Support for accelerating TensorFlow with TensorRT 3.x will be removed in a future release (likely TensorFlow 1.13). The generated plan files are not portable across platforms or TensorRT versions. Plans are specific to the exact GPU model they were built on (in addition to the platforms and the TensorRT version) and must be retargeted to the specific GPU in case you want to run them on a different GPU. Therefore, models that were accelerated using TensorRT 3.x will no longer run. If you have a production model that was accelerated with TensorRT 3.x, you will need to convert your model with TensorRT 4.x or later again.

For more information, see the Note in Serializing A Model In C++ or Serializing A Model In Python.

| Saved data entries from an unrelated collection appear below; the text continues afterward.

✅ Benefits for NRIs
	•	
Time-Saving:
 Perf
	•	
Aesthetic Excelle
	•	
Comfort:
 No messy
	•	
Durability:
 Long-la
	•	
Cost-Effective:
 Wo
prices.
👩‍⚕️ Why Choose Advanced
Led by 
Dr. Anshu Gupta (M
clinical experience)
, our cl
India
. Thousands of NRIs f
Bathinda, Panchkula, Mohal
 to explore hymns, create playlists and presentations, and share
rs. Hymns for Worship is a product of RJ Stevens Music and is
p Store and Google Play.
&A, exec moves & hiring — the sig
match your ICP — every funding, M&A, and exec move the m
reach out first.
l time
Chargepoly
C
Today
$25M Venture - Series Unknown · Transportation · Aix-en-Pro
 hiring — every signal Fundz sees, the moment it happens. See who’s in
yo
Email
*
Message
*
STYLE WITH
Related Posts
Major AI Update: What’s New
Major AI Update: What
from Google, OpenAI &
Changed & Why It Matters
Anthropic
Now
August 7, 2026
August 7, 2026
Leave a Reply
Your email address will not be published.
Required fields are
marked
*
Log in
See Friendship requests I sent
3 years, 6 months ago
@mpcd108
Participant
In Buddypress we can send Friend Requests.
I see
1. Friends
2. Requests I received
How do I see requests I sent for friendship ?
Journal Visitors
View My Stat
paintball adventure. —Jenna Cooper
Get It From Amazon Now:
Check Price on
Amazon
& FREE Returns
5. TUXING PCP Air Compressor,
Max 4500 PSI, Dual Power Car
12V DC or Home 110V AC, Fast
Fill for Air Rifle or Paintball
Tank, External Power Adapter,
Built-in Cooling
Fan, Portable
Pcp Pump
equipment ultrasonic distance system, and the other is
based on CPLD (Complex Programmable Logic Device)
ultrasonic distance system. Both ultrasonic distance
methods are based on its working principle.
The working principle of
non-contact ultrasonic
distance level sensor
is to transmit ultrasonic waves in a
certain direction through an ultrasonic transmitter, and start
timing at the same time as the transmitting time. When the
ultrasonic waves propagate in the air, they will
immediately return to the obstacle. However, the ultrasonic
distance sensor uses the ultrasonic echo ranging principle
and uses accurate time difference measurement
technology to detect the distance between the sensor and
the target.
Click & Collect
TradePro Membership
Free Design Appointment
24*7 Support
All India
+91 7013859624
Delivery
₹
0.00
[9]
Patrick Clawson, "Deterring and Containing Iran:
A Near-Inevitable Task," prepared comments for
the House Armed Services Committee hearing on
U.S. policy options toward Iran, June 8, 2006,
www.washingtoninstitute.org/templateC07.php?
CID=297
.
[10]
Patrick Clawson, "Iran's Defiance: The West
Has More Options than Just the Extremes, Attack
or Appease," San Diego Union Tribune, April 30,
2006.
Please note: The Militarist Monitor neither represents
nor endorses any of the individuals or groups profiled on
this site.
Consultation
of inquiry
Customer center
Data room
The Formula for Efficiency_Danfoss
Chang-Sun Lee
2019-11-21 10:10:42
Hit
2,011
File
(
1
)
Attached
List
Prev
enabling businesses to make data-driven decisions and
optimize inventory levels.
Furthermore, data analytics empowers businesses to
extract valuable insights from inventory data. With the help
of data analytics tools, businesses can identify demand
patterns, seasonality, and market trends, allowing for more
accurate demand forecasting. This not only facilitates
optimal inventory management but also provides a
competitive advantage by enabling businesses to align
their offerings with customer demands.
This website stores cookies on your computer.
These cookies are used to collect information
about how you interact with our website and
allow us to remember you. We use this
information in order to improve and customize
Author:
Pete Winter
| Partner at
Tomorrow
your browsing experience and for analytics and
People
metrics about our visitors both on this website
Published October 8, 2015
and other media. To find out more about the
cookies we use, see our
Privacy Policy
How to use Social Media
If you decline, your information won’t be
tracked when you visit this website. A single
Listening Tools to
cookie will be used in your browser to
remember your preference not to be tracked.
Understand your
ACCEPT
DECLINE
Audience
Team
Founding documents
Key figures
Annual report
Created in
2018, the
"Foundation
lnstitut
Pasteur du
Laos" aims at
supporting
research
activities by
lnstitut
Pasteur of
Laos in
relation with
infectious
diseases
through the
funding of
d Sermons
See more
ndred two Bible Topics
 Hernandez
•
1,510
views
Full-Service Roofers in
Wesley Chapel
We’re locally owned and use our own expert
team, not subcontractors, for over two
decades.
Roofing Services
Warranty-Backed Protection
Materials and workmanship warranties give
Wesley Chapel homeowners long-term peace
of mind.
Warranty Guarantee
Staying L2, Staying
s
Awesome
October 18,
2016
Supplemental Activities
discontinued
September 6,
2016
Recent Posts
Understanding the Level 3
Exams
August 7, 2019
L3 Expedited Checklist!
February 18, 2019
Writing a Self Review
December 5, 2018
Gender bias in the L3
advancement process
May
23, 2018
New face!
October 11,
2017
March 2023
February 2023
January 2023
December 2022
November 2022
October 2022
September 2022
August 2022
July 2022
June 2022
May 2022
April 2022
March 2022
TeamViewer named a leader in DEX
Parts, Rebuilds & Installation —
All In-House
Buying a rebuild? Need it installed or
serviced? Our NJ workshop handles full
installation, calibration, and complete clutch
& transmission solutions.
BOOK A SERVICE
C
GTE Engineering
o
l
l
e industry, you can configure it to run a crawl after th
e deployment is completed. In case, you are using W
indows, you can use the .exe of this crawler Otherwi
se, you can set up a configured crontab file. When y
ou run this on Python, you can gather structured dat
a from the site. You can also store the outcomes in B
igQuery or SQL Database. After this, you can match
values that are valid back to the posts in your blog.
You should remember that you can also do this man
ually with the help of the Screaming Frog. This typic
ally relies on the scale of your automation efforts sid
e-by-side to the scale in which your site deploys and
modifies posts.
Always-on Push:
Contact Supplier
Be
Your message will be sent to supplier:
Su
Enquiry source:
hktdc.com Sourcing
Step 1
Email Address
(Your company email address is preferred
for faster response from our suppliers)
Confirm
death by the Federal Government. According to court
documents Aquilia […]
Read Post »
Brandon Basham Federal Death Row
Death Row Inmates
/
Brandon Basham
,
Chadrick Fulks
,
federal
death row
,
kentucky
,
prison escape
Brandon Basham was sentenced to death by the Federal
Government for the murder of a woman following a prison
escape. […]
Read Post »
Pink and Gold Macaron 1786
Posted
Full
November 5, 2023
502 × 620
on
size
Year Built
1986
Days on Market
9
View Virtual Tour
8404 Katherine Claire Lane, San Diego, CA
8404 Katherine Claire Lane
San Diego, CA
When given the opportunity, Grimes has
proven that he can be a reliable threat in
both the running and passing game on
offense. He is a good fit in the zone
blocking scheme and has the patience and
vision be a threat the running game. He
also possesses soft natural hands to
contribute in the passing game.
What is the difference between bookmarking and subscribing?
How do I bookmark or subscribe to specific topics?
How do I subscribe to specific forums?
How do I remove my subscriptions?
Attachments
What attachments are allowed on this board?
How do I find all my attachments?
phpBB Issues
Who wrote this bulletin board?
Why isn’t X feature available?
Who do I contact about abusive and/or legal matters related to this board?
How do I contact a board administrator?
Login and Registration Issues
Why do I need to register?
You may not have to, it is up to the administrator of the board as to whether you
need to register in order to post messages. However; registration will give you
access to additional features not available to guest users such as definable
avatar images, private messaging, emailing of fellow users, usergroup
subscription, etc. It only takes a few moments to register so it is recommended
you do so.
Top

Key Features And Enhancements

TensorRT backend accelerates inference performance for frozen TensorFlow models.
Automatic segmenter that recognizes TensorRT compatible subgraphs and converts them into TensorRT engines. TensorRT engines are wrapped with TensorFlow custom ops that moves the execution of the subgraph to TensorRT backend for optimized performance, while fall back to TensorFlow for non-TensorRT compatible ops.
Supported networks are slim classification networks including ResNet, VGG, and Inception.
Mixed precision and quantization are supported.

Limitations

Conversion relies on static shape inference, where the frozen graph should provide explicit dimension on all ranks other than the first batch dimension.
Batchsize for converted TensorRT engines are fixed at conversion time. Inference can only run with batchsize smaller than the specified number.
Current supported models are limited to CNNs. Object detection models and RNNs are not yet supported.
Resource management is not integrated, therefore, ensure you limit the memory claimed by TensorFlow in order for TensorRT to acquire the necessary resource. To limit the memory, use setting per_process_gpu_memory_fraction to < 1.0 and pass it to session creation, for example:
Copy

Copied!
```
            
            gpu_options = tf.GPUOptions(per_process_gpu_memory_fraction=0.333) sess = tf.Session(config=tf.ConfigProto(gpu_options=gpu_options))
        
```

Deprecated Features

In the 18.05 container, you need to create a TensorFlow session with the per_process_gpu_memory_fraction option. With the resource management fully integrated, you no longer need to reserve GPU memory from TensorFlow. Therefore, the option is not necessary for mixed TensorFlow-TensorRT (TF-TRT) model.

Known Issues

The TensorRT engine only accepts input tensor with rank == 4.

Announcements

Starting with the next major version of CUDA release, we will no longer provide Python 2 containers and will only maintain Python 3 containers.

Known Issues

There are no known issues in this release.